I saw my average MPH drop to 13 MPH. I think it touched 12.8. I did not want it to go below 13 MPH. I also knew I was close enough to the end to push my legs a bit more. In all my races I try to push it at the end. When I looked at my splits after the race, my previous 10 miles was 12.03 MPH. I closed the last 8 miles at 13.55 MPH and pushed my average back to 13.1 MPH.
I pulled into the long mile ride from the end of the route to the dismount line, and heard people cheering me on - my wife and cousins. I got off the bike, did the bike cleat run to the bike rack, racked the bike and gave my chip to my cousin. It was 12:01PM and I knew no DNF today.
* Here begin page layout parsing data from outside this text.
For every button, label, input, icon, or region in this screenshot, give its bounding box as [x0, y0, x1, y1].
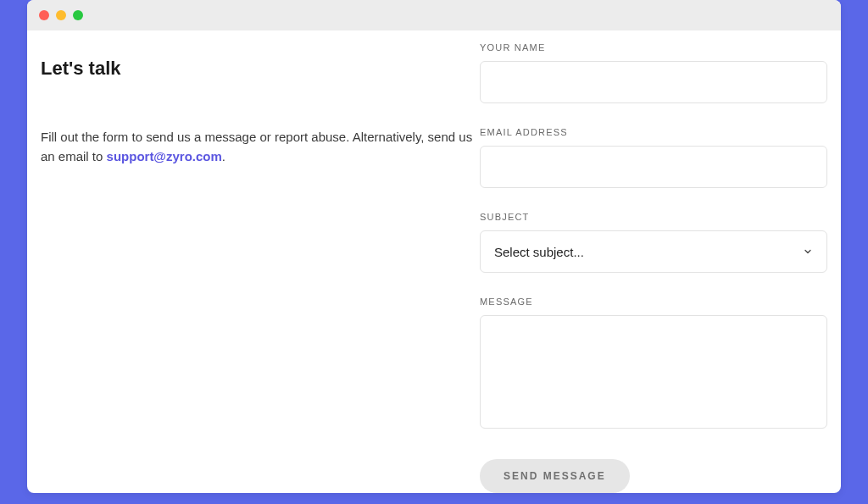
titlebar	[27, 0, 841, 30]
subject-label: SUBJECT	[480, 212, 827, 222]
chevron-down-icon	[803, 246, 813, 257]
intro-after: .	[222, 149, 225, 163]
subject-selected-value: Select subject...	[494, 245, 584, 259]
subject-select[interactable]: Select subject...	[480, 230, 827, 273]
name-label: YOUR NAME	[480, 42, 827, 53]
content-area: Let's talk Fill out the form to send us …	[27, 30, 841, 493]
email-label: EMAIL ADDRESS	[480, 127, 827, 137]
send-message-button[interactable]: SEND MESSAGE	[480, 459, 630, 493]
page-title: Let's talk	[41, 58, 480, 80]
name-field-group: YOUR NAME	[480, 42, 827, 103]
intro-text: Fill out the form to send us a message o…	[41, 127, 480, 167]
support-email-link[interactable]: support@zyro.com	[107, 149, 222, 163]
minimize-icon[interactable]	[56, 10, 66, 20]
left-panel: Let's talk Fill out the form to send us …	[41, 42, 480, 493]
close-icon[interactable]	[39, 10, 49, 20]
message-field-group: MESSAGE	[480, 296, 827, 432]
message-label: MESSAGE	[480, 296, 827, 307]
contact-form: YOUR NAME EMAIL ADDRESS SUBJECT Select s…	[480, 42, 827, 493]
intro-before: Fill out the form to send us a message o…	[41, 130, 472, 163]
subject-field-group: SUBJECT Select subject...	[480, 212, 827, 273]
maximize-icon[interactable]	[73, 10, 83, 20]
message-textarea[interactable]	[480, 315, 827, 429]
name-input[interactable]	[480, 61, 827, 103]
email-field-group: EMAIL ADDRESS	[480, 127, 827, 188]
app-window: Let's talk Fill out the form to send us …	[27, 0, 841, 493]
email-input[interactable]	[480, 146, 827, 188]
I cheered her on as she headed out.
There was a runner waiting for a cyclist to come in - one of the cyclists I had spoken to earlier. Turns out she was chatting with my cousin. My cousin filled her in on my cancer and what I do. She said I am warrior. I gave her a iTRI4aCure bracelet and told her I would be cheering her on and cheer her at the finish line. I cheered her as she headed out. And my cousin and I waited for her at the finish line so I could get her a couple of photos and to cheer her as she finished.
At the end of the day, I hit my main goal. No DNF. But the chemo does slow me. I have it every day. No days off. The first 7 days of every 21 day cycle are the toughest. The last 14 days, with only one drug, is easier. The timing was not optimal for the race.
Today I am 5 days into the first week of a cycle. Yesterday was tough. Today not as bad. With that being said, as I go through each round of the drug trials, I think I am getting a hang of how it is affecting me. I think I can get better on working on my training. I should be on a couch on oxygen. I am almost 7 years into this, where only 10% make it 5 years.
So of course that means I am tentatively putting together plans for various races, in my head, including a 70.3 relay next fall. May be looking for relay members. And of course, I will plan to try to do a 70.3 next year. Solo.